Ayrıca günümüzde oldukça popüler ve yaygın olarak kullanılan bir söz olan “her başarılı erkeğin arkasında bir kadın vardır” sözünü ele aldığımızda neden başarılı olanın erkek neden arkada olanın kadın olduğu sorunsalı da tüm bu tarih süreç ve süzgecinden geçerek günümüze aktarılan ve aktarımına devam edilen atasözleri ve deyimlere bağlanabilir. Bu sözü ciddiye alırsak, erkeğin başarısız olması durumunda sorumlu kimdir? Sanırım yine kadındır çünkü makalenin önceki bölümlerinde de belirtildiği üzere erkeğin başarısız olmasının nedeni, eğer erkek evli ise büyük ölçüde karısına yüklenmekte ve sorunun kaynağının kadında aranabileceği vurgulanmaktadır.

5. Ailede Kadınlar Arası İlişkilere Yönelik Türk Atasözleri ve Deyimleri

Geleneksel Türk toplumlarında aile yapısına baktığımızda hiyerarşik yapının zirvelerini yaşı ne olursa olsun erkeklerin oluşturduğunu görmekteyiz. Hanede yaşı ne olursa olsun evin büyüğü olan kadın, evin en küçük erkeğinden sonra gelmektedir. Evin reisi de o ailenin babasıdır. Babadan başlayarak yaşa göre erkekler hiyerarşik yapının zirvesini oluşturur (Günindi Ersöz, 2010: 177).
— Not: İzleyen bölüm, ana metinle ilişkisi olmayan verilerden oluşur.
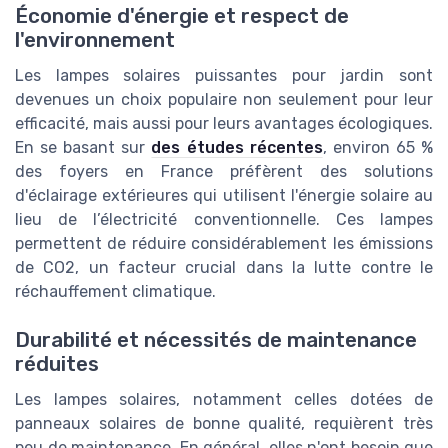
Économie d'énergie et respect de
l'environnement
Les lampes solaires puissantes pour jardin sont
devenues un choix populaire non seulement pour leur
efficacité, mais aussi pour leurs avantages écologiques.
En se basant sur
des études récentes
, environ 65 %
des foyers en France préfèrent des solutions
d'éclairage extérieures qui utilisent l'énergie solaire au
lieu de l’électricité conventionnelle. Ces lampes
permettent de réduire considérablement les émissions
de CO2, un facteur crucial dans la lutte contre le
réchauffement climatique.
Durabilité et nécessités de maintenance
réduites
Les lampes solaires, notamment celles dotées de
panneaux solaires de bonne qualité, requièrent très
peu de maintenance. En général, elles n'ont besoin que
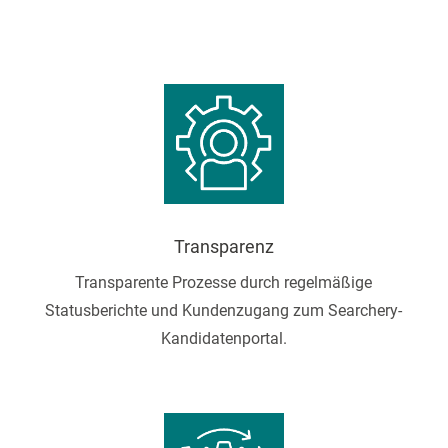
Transparenz
Transparente Prozesse durch regelmäßige
Statusberichte und Kundenzugang zum Searchery-
Kandidatenportal.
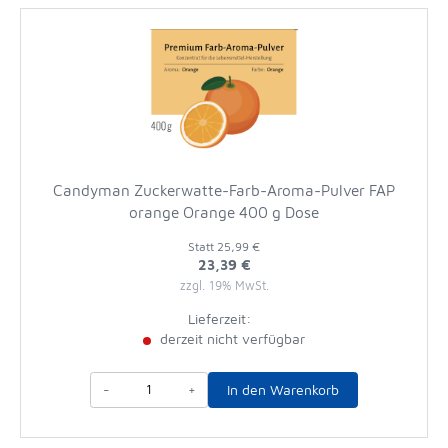
Candyman Zuckerwatte-Farb-Aroma-Pulver FAP
orange Orange 400 g Dose
Statt
25,99 €
23,39 €
zzgl. 19% MwSt.
Lieferzeit:
derzeit nicht verfügbar
-
+
In den Warenkorb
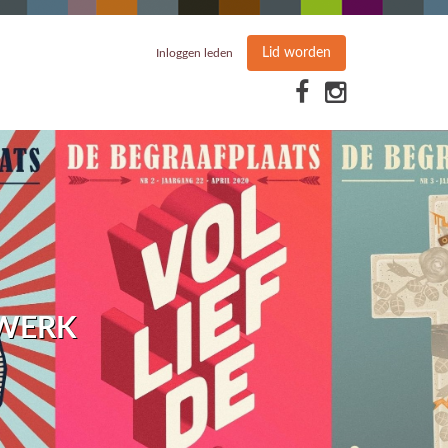
Lid worden
Inloggen leden
TWERK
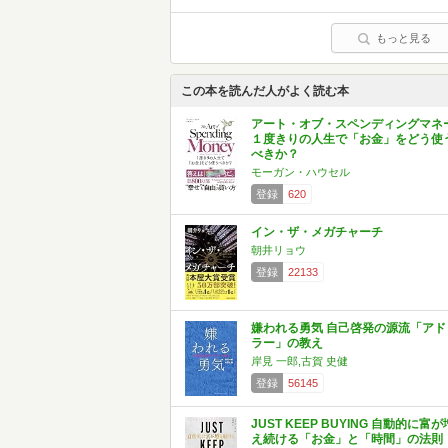
もっと見る
この本を読んだ人がよく読む本
アート・オブ・スペンディングマネ
１度きりの人生で「お金」をどう使
べきか？
モーガン・ハウセル
登録
620
イン・ザ・メガチャーチ
朝井リョウ
登録
22133
嫌われる勇気 自己啓発の源流「アド
ラー」の教え
岸見 一郎,古賀 史健
登録
56145
JUST KEEP BUYING 自動的に富が
え続ける「お金」と「時間」の法則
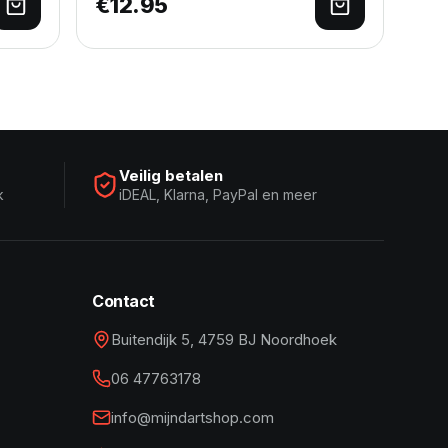
€
12.95
Toevoegen aan winkelwagen
Toevoegen a
Veilig betalen
k
iDEAL, Klarna, PayPal en meer
Contact
Buitendijk 5, 4759 BJ Noordhoek
06 47763178
info@mijndartshop.com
Bu durum çoğunlukla, evdeki en yaşlı kadının en genç erkeğe olan tavırlarını bile etkilemektedir.

Aile içi ilişkilerin ve karşılıklı rollerin önemli olduğu Türk aile yapısında, akrabalık ağları ve bağları da oldukça güçlüdür. “Hala, teyze, dayı, amca, dede, anneanne, babaanne, kayınbirader, görümce, baldız, yenge, elti, bacanak, enişte, kaynana” gibi akrabalık terimlerini çoğaltmak mümkündür ve bu durum da aslında Türk kültüründe akrabalık ilişkilerinde karşılıklı ilişkinin önemini vurgulamaktadır. Türk toplumunda, özellikle akrabalık ilişkilerinde kaynana–gelin ve gelin–görümce–elti ilişkileri öne çıkmaktadır. Erkekler arasında da karşılıklı statüleri ifade eden akrabalık terimleri olsa bile örneğin bacanak gibi, erkekler arasındaki ilişki ve rollere dayalı atasözleri ve deyimler görememekteyiz. Bu durum aslında akrabalık ilişkilerinde kadınların öne çıkartıldığını göstermektedir. Bacanak, kaynana–damat, kayınpeder–damat gibi karşılıklı rollere dayalı ve erkeklere hitap eden atasözleri bulamamaktayız (Akbalık, 2013: 86-87). Bu durum aile kurumunun kadınlar üzerinden temsil edildiğini ve ailenin kadınlara özel bir alan olduğu gerçeğini bir kez daha yansıtmaktadır.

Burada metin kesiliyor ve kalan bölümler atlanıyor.